- **THE PROBLEM**
Each line from the start of the data below through the one containing "This screenshot has width=1262, height=2544." must be reproduced exactly.

┌────────

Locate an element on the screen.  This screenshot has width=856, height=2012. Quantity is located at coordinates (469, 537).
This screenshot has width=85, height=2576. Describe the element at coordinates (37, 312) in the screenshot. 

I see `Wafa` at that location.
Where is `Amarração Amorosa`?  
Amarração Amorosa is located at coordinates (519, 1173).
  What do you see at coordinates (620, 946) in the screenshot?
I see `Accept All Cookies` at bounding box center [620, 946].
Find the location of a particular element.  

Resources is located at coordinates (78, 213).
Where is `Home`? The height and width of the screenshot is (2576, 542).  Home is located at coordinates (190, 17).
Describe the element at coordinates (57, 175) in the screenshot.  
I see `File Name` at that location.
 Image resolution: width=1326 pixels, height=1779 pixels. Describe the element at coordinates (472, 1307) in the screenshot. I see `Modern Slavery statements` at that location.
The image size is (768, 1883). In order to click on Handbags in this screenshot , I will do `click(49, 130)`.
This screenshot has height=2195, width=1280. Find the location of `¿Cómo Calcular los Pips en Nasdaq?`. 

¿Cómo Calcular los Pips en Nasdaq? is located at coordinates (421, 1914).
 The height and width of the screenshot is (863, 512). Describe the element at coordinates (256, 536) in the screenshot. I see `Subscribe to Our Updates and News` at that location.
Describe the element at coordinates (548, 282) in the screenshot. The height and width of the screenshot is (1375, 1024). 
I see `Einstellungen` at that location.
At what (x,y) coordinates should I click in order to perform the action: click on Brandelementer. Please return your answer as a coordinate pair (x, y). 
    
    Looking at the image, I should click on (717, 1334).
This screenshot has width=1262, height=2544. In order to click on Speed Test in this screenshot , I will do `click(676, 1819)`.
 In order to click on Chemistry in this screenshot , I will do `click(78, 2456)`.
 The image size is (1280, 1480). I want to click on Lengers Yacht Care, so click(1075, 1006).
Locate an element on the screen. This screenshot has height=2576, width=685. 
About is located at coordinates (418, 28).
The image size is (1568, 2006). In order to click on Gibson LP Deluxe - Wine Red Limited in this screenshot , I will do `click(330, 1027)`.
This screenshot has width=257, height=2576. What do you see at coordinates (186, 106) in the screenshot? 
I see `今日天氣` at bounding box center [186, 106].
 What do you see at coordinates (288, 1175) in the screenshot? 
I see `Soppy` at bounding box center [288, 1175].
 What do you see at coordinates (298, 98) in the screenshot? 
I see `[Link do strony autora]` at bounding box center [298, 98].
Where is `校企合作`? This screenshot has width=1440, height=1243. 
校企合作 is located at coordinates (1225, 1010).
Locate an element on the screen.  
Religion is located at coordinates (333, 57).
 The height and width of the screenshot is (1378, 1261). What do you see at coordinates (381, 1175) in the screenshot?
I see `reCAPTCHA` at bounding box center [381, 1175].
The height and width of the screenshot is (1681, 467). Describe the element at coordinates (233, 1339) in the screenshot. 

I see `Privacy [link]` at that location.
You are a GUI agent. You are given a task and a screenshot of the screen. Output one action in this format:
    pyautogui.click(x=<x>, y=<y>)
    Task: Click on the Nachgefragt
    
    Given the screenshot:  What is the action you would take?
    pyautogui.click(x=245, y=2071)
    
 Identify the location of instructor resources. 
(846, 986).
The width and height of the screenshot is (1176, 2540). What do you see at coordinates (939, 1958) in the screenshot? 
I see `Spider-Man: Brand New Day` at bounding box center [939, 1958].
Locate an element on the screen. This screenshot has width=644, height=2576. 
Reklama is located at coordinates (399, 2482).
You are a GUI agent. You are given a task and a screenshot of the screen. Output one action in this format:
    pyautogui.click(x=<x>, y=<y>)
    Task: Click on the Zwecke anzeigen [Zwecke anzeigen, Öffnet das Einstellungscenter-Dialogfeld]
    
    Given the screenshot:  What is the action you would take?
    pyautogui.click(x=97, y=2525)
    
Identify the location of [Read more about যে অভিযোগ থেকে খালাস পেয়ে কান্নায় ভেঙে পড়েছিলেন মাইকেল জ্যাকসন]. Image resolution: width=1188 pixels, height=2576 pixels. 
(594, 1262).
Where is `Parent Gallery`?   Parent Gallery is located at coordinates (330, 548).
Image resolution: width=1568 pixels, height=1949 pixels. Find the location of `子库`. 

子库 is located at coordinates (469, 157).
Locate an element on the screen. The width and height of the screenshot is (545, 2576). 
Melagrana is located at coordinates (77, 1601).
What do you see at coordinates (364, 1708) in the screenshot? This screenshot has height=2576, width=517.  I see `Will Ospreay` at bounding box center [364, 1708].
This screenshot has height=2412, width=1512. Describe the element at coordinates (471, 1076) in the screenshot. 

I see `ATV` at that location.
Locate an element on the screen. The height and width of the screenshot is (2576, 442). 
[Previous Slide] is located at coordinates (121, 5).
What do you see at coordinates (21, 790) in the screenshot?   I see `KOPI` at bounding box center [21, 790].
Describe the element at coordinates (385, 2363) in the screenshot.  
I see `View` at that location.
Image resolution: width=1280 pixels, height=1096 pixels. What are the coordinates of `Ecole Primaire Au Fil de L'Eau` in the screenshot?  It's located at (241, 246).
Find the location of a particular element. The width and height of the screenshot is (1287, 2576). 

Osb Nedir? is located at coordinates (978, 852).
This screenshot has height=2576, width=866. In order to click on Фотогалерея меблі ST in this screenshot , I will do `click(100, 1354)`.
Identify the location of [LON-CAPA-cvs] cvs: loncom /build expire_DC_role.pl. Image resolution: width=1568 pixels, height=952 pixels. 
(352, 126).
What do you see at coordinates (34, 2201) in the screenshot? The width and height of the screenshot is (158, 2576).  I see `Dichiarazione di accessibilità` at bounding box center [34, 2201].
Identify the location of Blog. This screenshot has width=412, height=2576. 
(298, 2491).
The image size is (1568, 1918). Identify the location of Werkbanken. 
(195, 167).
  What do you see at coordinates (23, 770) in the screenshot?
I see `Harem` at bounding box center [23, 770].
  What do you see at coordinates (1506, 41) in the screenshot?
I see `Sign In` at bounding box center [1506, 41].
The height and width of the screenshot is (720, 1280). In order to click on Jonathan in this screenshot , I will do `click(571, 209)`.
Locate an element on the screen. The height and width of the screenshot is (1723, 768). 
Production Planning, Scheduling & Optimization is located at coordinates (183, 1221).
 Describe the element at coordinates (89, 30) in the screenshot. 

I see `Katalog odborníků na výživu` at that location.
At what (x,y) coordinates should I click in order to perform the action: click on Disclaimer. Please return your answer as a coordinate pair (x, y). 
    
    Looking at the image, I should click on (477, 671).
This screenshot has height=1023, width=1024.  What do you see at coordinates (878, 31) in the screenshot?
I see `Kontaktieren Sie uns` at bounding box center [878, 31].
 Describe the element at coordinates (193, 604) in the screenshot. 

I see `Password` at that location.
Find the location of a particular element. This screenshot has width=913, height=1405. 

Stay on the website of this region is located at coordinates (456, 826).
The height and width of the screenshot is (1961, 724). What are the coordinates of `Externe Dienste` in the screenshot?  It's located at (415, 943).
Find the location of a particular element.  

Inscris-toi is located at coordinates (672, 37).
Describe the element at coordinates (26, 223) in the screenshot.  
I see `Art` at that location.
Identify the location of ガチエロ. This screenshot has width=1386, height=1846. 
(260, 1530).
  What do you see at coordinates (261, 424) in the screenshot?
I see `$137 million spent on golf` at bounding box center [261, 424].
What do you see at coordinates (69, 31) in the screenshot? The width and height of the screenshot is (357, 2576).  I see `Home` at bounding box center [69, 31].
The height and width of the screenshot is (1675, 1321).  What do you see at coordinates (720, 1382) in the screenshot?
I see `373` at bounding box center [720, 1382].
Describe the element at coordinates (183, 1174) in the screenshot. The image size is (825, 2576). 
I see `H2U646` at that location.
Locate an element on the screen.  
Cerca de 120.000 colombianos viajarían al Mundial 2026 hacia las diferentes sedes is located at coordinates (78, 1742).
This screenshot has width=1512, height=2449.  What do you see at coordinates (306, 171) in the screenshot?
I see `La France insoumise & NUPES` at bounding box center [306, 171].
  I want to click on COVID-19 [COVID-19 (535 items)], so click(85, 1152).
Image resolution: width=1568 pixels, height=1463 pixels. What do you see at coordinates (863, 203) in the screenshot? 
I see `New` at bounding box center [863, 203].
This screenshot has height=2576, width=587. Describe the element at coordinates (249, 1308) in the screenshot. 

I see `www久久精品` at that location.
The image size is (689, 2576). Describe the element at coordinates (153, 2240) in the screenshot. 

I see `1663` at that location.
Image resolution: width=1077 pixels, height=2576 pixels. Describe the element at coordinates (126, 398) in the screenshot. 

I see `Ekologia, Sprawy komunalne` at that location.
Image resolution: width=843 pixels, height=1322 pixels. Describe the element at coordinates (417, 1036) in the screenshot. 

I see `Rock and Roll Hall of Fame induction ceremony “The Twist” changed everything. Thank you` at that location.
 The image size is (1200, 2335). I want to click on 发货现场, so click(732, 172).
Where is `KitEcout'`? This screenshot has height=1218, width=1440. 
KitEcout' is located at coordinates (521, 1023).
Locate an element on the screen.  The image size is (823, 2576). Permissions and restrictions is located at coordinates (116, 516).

└────────

- **SOLUTION TO THIS PROBLEM**
Locate an element on the screen.  This screenshot has width=856, height=2012. Quantity is located at coordinates (469, 537).
This screenshot has width=85, height=2576. Describe the element at coordinates (37, 312) in the screenshot. 

I see `Wafa` at that location.
Where is `Amarração Amorosa`?  
Amarração Amorosa is located at coordinates (519, 1173).
  What do you see at coordinates (620, 946) in the screenshot?
I see `Accept All Cookies` at bounding box center [620, 946].
Find the location of a particular element.  

Resources is located at coordinates (78, 213).
Where is `Home`? The height and width of the screenshot is (2576, 542).  Home is located at coordinates (190, 17).
Describe the element at coordinates (57, 175) in the screenshot.  
I see `File Name` at that location.
 Image resolution: width=1326 pixels, height=1779 pixels. Describe the element at coordinates (472, 1307) in the screenshot. I see `Modern Slavery statements` at that location.
The image size is (768, 1883). In order to click on Handbags in this screenshot , I will do `click(49, 130)`.
This screenshot has height=2195, width=1280. Find the location of `¿Cómo Calcular los Pips en Nasdaq?`. 

¿Cómo Calcular los Pips en Nasdaq? is located at coordinates (421, 1914).
 The height and width of the screenshot is (863, 512). Describe the element at coordinates (256, 536) in the screenshot. I see `Subscribe to Our Updates and News` at that location.
Describe the element at coordinates (548, 282) in the screenshot. The height and width of the screenshot is (1375, 1024). 
I see `Einstellungen` at that location.
At what (x,y) coordinates should I click in order to perform the action: click on Brandelementer. Please return your answer as a coordinate pair (x, y). 
    
    Looking at the image, I should click on (717, 1334).
This screenshot has width=1262, height=2544. In order to click on Speed Test in this screenshot , I will do `click(676, 1819)`.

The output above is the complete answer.